Research in the Icelandic Vision Lab covers a wide field of topics. Here are some examples.
Table of Contents
Dimensions of Object Perception
What are the dimensions on which objects differ visually and semantically from one another? How does this affect the organizational principles of object perception, as evidenced by individual differences in behavior, special abilities and disabilities, and developmental trajectories?
People mainly involved in this project:







Predictors of Reading Problems
Mounting evidence from our lab suggests that people with dyslexia have very specific problems with tasks that are thought to rely on the workings of high-level regions of the visual system. We are conducting further behavioral and neural studies on the role of visual and non-visual factors in reading problems, including longitudinal measurements on beginning readers and prereaders to see what predicts reading development. Collaborators include: Freyja Birgisdóttir (University of Iceland) and Randi Starrfelt (University of Copenhagen).
People mainly involved in this project:





Redundancy masking and crowding in the visual periphery
While only the central 5°of the visual field around fixation can be perceived with high acuity, perception does not fade into darkness in the periphery. Reading, driving and most day-to-day interactions require recognition of peripheral objects.

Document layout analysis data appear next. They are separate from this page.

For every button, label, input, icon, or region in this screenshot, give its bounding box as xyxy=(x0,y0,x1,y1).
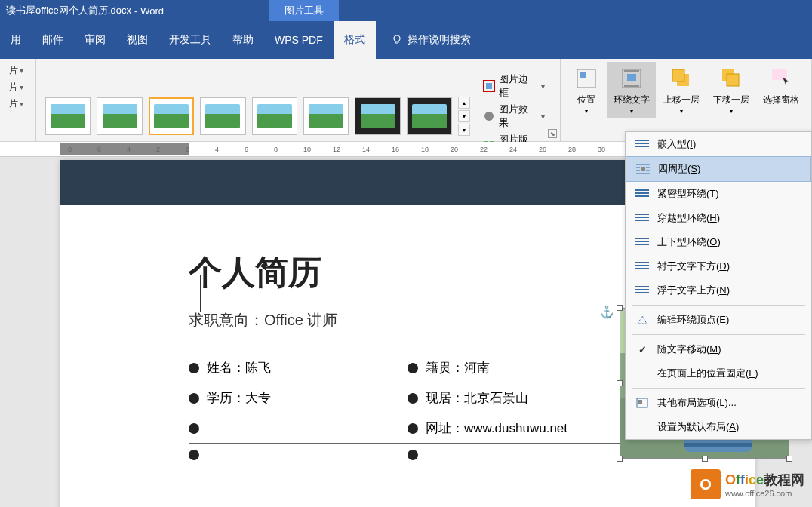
bullet-icon xyxy=(408,363,418,373)
style-thumb-1[interactable] xyxy=(45,97,91,135)
wrap-behind-icon xyxy=(635,261,650,272)
ruler-tick: 8 xyxy=(274,146,278,153)
svg-rect-27 xyxy=(638,400,642,404)
ruler-tick: 10 xyxy=(303,146,311,153)
edit-wrap-points[interactable]: 编辑环绕顶点(E) xyxy=(626,308,811,332)
set-default-layout[interactable]: 设置为默认布局(A) xyxy=(626,415,811,439)
tab-view[interactable]: 视图 xyxy=(116,21,158,59)
adjust-btn-3[interactable]: 片 xyxy=(6,95,29,112)
style-thumb-5[interactable] xyxy=(252,97,297,135)
wrap-tight-icon xyxy=(635,189,650,199)
ruler-tick: 22 xyxy=(480,146,488,153)
svg-rect-10 xyxy=(627,74,636,81)
ribbon-group-picture-styles: ▴ ▾ ▾ 图片边框 图片效果 图片版式 图片样式 ⬊ xyxy=(36,59,561,141)
border-icon xyxy=(482,79,495,93)
resize-handle-br[interactable] xyxy=(786,456,792,462)
style-thumb-7[interactable] xyxy=(355,97,400,135)
resize-handle-bl[interactable] xyxy=(617,456,623,462)
adjust-btn-1[interactable]: 片 xyxy=(6,62,29,78)
wrap-square-icon xyxy=(635,164,651,174)
wrap-top-bottom[interactable]: 上下型环绕(O) xyxy=(626,230,811,254)
text-cursor xyxy=(200,275,201,312)
check-icon: ✓ xyxy=(635,344,650,355)
picture-border-button[interactable]: 图片边框 xyxy=(482,72,545,100)
cell-residence: 现居：北京石景山 xyxy=(426,389,528,407)
tab-review[interactable]: 审阅 xyxy=(74,21,116,59)
ruler-tick: 30 xyxy=(598,146,605,153)
tell-me-label: 操作说明搜索 xyxy=(408,33,471,47)
resume-title[interactable]: 个人简历 xyxy=(189,250,626,295)
send-backward-button[interactable]: 下移一层▾ xyxy=(707,62,755,118)
ruler-tick: 18 xyxy=(421,146,429,153)
ruler-tick: 2 xyxy=(156,146,160,153)
cell-name: 姓名：陈飞 xyxy=(207,359,271,376)
gallery-more-icon[interactable]: ▾ xyxy=(458,124,470,136)
wrap-text-button[interactable]: 环绕文字▾ xyxy=(607,62,656,118)
gallery-down-icon[interactable]: ▾ xyxy=(458,110,470,122)
ruler-tick: 4 xyxy=(127,146,131,153)
wrap-tight[interactable]: 紧密型环绕(T) xyxy=(626,182,811,206)
adjust-btn-2[interactable]: 片 xyxy=(6,78,29,95)
selection-pane-icon xyxy=(767,65,795,92)
ruler-tick: 26 xyxy=(539,146,546,153)
gallery-up-icon[interactable]: ▴ xyxy=(458,97,470,109)
bullet-icon xyxy=(408,393,418,404)
tab-format[interactable]: 格式 xyxy=(334,21,376,59)
svg-rect-17 xyxy=(772,69,787,80)
more-layout-options[interactable]: 其他布局选项(L)... xyxy=(626,391,811,415)
resize-handle-tl[interactable] xyxy=(617,305,623,311)
bring-forward-button[interactable]: 上移一层▾ xyxy=(657,62,706,118)
wrap-inline[interactable]: 嵌入型(I) xyxy=(626,132,811,156)
menu-separator xyxy=(632,334,805,335)
style-thumb-2[interactable] xyxy=(97,97,142,135)
bullet-icon xyxy=(189,363,199,373)
svg-rect-14 xyxy=(672,69,684,81)
style-thumb-3[interactable] xyxy=(149,97,194,135)
tab-references[interactable]: 用 xyxy=(0,21,32,59)
tell-me-search[interactable]: 操作说明搜索 xyxy=(391,33,471,47)
ruler-tick: 12 xyxy=(333,146,340,153)
resize-handle-bm[interactable] xyxy=(702,456,708,462)
ruler-tick: 28 xyxy=(568,146,576,153)
menu-separator xyxy=(632,388,805,389)
wrap-front-text[interactable]: 浮于文字上方(N) xyxy=(626,278,811,303)
document-filename: 读书屋office网个人简历.docx xyxy=(6,4,131,17)
fix-position[interactable]: 在页面上的位置固定(F) xyxy=(626,361,811,386)
blank-icon xyxy=(635,422,650,432)
tab-developer[interactable]: 开发工具 xyxy=(158,21,222,59)
table-row[interactable]: 学历：大专 现居：北京石景山 xyxy=(189,383,626,413)
style-thumb-4[interactable] xyxy=(200,97,245,135)
wrap-through[interactable]: 穿越型环绕(H) xyxy=(626,206,811,230)
style-thumb-8[interactable] xyxy=(407,97,452,135)
blank-icon xyxy=(635,368,650,379)
resume-subtitle[interactable]: 求职意向：Office 讲师 xyxy=(189,310,626,330)
picture-effects-button[interactable]: 图片效果 xyxy=(482,103,545,130)
effects-icon xyxy=(482,109,495,123)
table-row[interactable]: 姓名：陈飞 籍贯：河南 xyxy=(189,353,626,383)
style-thumb-6[interactable] xyxy=(303,97,349,135)
svg-rect-18 xyxy=(641,167,645,171)
wrap-square[interactable]: 四周型(S) xyxy=(626,156,811,182)
contextual-tab-label: 图片工具 xyxy=(269,0,339,21)
wrap-text-label: 环绕文字 xyxy=(614,94,650,106)
dialog-launcher-icon[interactable]: ⬊ xyxy=(548,129,557,138)
gallery-scroll: ▴ ▾ ▾ xyxy=(458,97,470,136)
selection-pane-button[interactable]: 选择窗格 xyxy=(757,62,805,109)
ruler-tick: 4 xyxy=(215,146,219,153)
svg-marker-25 xyxy=(638,316,647,324)
cell-education: 学历：大专 xyxy=(207,389,271,407)
picture-border-label: 图片边框 xyxy=(499,72,537,100)
cell-website: 网址：www.dushuwu.net xyxy=(426,419,567,437)
tab-help[interactable]: 帮助 xyxy=(222,21,264,59)
wrap-topbottom-icon xyxy=(635,237,650,247)
wrap-behind-text[interactable]: 衬于文字下方(D) xyxy=(626,254,811,278)
tab-mailings[interactable]: 邮件 xyxy=(32,21,74,59)
more-layout-icon xyxy=(635,398,650,408)
table-row[interactable]: 网址：www.dushuwu.net xyxy=(189,413,626,444)
tab-wps-pdf[interactable]: WPS PDF xyxy=(264,21,334,59)
ribbon-tabs: 用 邮件 审阅 视图 开发工具 帮助 WPS PDF 格式 操作说明搜索 xyxy=(0,21,812,59)
resize-handle-ml[interactable] xyxy=(617,380,623,386)
position-button[interactable]: 位置▾ xyxy=(567,62,606,118)
move-with-text[interactable]: ✓ 随文字移动(M) xyxy=(626,337,811,361)
table-row[interactable] xyxy=(189,444,626,466)
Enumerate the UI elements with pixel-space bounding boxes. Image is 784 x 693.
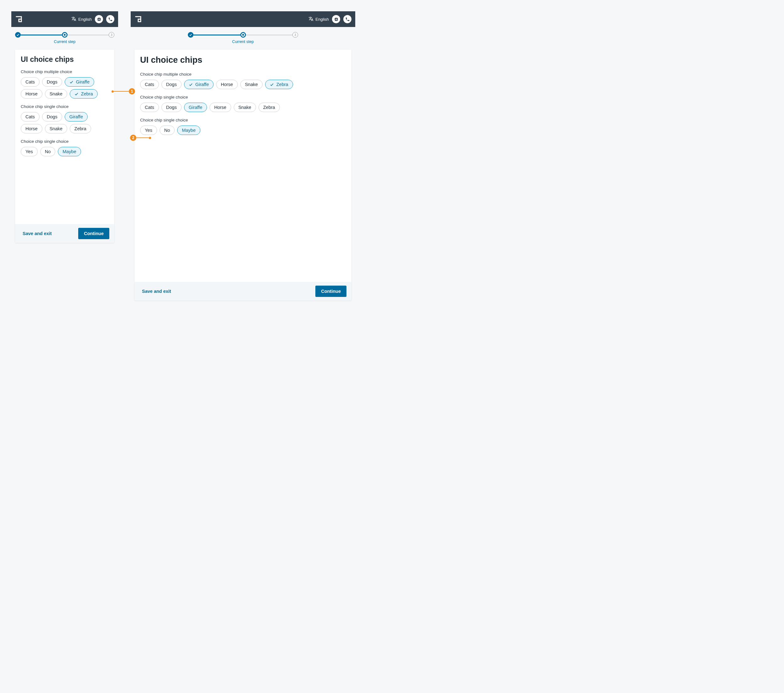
step-current-label: Current step — [184, 39, 302, 47]
panel-mobile: English 3 Current step UI choice ch — [11, 11, 118, 243]
step-connector — [21, 34, 62, 36]
chip-cats[interactable]: Cats — [21, 77, 40, 87]
chip-snake[interactable]: Snake — [45, 124, 67, 133]
progress-stepper: 3 — [11, 27, 118, 39]
page-title: UI choice chips — [140, 55, 346, 65]
step-1-done — [188, 32, 193, 38]
chip-dogs[interactable]: Dogs — [161, 80, 181, 89]
chip-snake[interactable]: Snake — [240, 80, 263, 89]
chip-giraffe[interactable]: Giraffe — [184, 103, 207, 112]
chip-group-multiple: Choice chip multiple choice Cats Dogs Gi… — [140, 72, 346, 89]
chip-horse[interactable]: Horse — [21, 124, 43, 133]
step-3-number: 3 — [110, 33, 112, 37]
chip-dogs[interactable]: Dogs — [161, 103, 181, 112]
chip-dogs[interactable]: Dogs — [42, 77, 62, 87]
group-label: Choice chip single choice — [140, 95, 346, 100]
app-header: English — [11, 11, 118, 27]
support-button[interactable] — [95, 15, 103, 23]
save-and-exit-button[interactable]: Save and exit — [20, 228, 54, 239]
app-header: English — [131, 11, 355, 27]
brand-logo — [134, 15, 142, 23]
svg-point-2 — [98, 18, 100, 20]
chip-cats[interactable]: Cats — [140, 103, 159, 112]
step-3-future: 3 — [292, 32, 298, 38]
chip-group-multiple: Choice chip multiple choice Cats Dogs Gi… — [21, 69, 109, 99]
chip-giraffe[interactable]: Giraffe — [65, 77, 94, 87]
svg-rect-12 — [334, 19, 335, 19]
chip-horse[interactable]: Horse — [216, 80, 238, 89]
svg-rect-3 — [99, 17, 99, 18]
group-label: Choice chip multiple choice — [21, 69, 109, 74]
step-1-done — [15, 32, 21, 38]
step-3-future: 3 — [109, 32, 114, 38]
chip-yes[interactable]: Yes — [21, 147, 38, 156]
save-and-exit-button[interactable]: Save and exit — [140, 286, 174, 297]
page-title: UI choice chips — [21, 55, 109, 64]
chip-zebra[interactable]: Zebra — [259, 103, 280, 112]
continue-button[interactable]: Continue — [315, 286, 346, 297]
form-card: UI choice chips Choice chip multiple cho… — [15, 49, 114, 243]
chip-group-single-yesno: Choice chip single choice Yes No Maybe — [21, 139, 109, 156]
svg-rect-13 — [337, 19, 338, 19]
group-label: Choice chip multiple choice — [140, 72, 346, 77]
svg-rect-4 — [99, 20, 99, 21]
chip-horse[interactable]: Horse — [21, 89, 43, 99]
language-label: English — [78, 17, 92, 21]
chip-snake[interactable]: Snake — [45, 89, 67, 99]
group-label: Choice chip single choice — [140, 118, 346, 122]
chip-zebra[interactable]: Zebra — [70, 89, 98, 99]
support-button[interactable] — [332, 15, 340, 23]
step-connector — [193, 34, 240, 36]
svg-rect-6 — [100, 19, 101, 19]
brand-logo — [15, 15, 23, 23]
chip-giraffe[interactable]: Giraffe — [184, 80, 214, 89]
chip-group-single-animals: Choice chip single choice Cats Dogs Gira… — [140, 95, 346, 112]
panel-desktop: English 3 Current step — [131, 11, 355, 301]
group-label: Choice chip single choice — [21, 139, 109, 144]
step-current-label: Current step — [11, 39, 118, 47]
chip-zebra[interactable]: Zebra — [265, 80, 293, 89]
chip-cats[interactable]: Cats — [140, 80, 159, 89]
chip-snake[interactable]: Snake — [234, 103, 256, 112]
svg-rect-10 — [336, 17, 336, 18]
group-label: Choice chip single choice — [21, 104, 109, 109]
chip-maybe[interactable]: Maybe — [177, 126, 200, 135]
step-3-number: 3 — [294, 33, 296, 37]
step-connector — [246, 34, 293, 36]
chip-dogs[interactable]: Dogs — [42, 112, 62, 122]
chip-group-single-yesno: Choice chip single choice Yes No Maybe — [140, 118, 346, 135]
language-label: English — [315, 17, 329, 21]
svg-point-9 — [336, 18, 337, 20]
phone-button[interactable] — [343, 15, 351, 23]
step-2-current — [62, 32, 68, 38]
chip-no[interactable]: No — [160, 126, 175, 135]
chip-horse[interactable]: Horse — [209, 103, 231, 112]
translate-icon — [308, 16, 313, 22]
chip-cats[interactable]: Cats — [21, 112, 40, 122]
chip-no[interactable]: No — [40, 147, 56, 156]
step-2-current — [240, 32, 246, 38]
svg-rect-5 — [97, 19, 98, 19]
chip-zebra[interactable]: Zebra — [70, 124, 91, 133]
chip-maybe[interactable]: Maybe — [58, 147, 81, 156]
check-icon — [69, 80, 74, 84]
svg-rect-11 — [336, 20, 336, 21]
language-selector[interactable]: English — [308, 16, 329, 22]
progress-stepper: 3 — [184, 27, 302, 39]
chip-giraffe[interactable]: Giraffe — [65, 112, 87, 122]
language-selector[interactable]: English — [71, 16, 92, 22]
card-footer: Save and exit Continue — [134, 282, 351, 301]
chip-yes[interactable]: Yes — [140, 126, 157, 135]
phone-button[interactable] — [106, 15, 114, 23]
continue-button[interactable]: Continue — [78, 228, 109, 239]
check-icon — [270, 82, 274, 87]
step-connector — [68, 34, 109, 36]
form-card: UI choice chips Choice chip multiple cho… — [134, 49, 351, 301]
translate-icon — [71, 16, 76, 22]
check-icon — [74, 92, 79, 96]
chip-group-single-animals: Choice chip single choice Cats Dogs Gira… — [21, 104, 109, 133]
check-icon — [189, 82, 193, 87]
card-footer: Save and exit Continue — [15, 224, 114, 243]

However, recognition is greatly impaired when objects are presented in clutter, especially in the visual periphery, a mechanism called visual crowding. Crowding therefore, sets the boundary conditions to object recognition and the ability to identify objects. It strongly impacts most everyday actions, including reading, eye movements and driving. It has important clinical implications for patients with macular degeneration or amblyopia. This project examines object recognition in the visual periphery, attempting to map object appearance across the entire visual field.

Visual Imagery
“I used to be a hyperphant… I had a stroke in 2017 which left me with memory impairment… and aphantasia. I noticed immediately that my memories were gone and I knew something else was wrong, but it took a while to figure out that I’d lost my mind’s eye. It’s been devastating to me. I’ve lost my job and career, my sense of identity.”
– Anonymous, shared with permission
The person above has first-hand experience with two extremes of human imagination. Those with hyperphantasia have highly detailed and nearly photo-realistic visual imagery while those with aphantasia are unable to visualize at all – they have a blind mind‘s eye. We are interested in these extremes of human imagination and their relation to other cognitive abilities such as visual perception and visual memory. Collaborators include: Vaka Vésteinsdóttir (University of Iceland) and Thomas Alrik Sørensen (Aalborg University).
People mainly involved in this project:



Visual Statistics
Some of our research involves the representations of statistical variation in artificial displays and natural scenes. Recent evidence from our lab shows that observers can have a remarkably detailed representation of the distributions of stimuli in the environment. This work combines the disciplines of summary statistics, visual attention and sequential dependencies and priming in vision in addressing how we represent featural variation in the visual environment. The project involves behavioral studies, computational modeling, and neurophysiological studies. This project is done in collaboration with Dr. Andrey Chetverikov (Donders Institute for Brain, Cognition and Behaviour, Radboud University, Netherlands) and Dr. Gianluca Campana (University of Padova, Italy).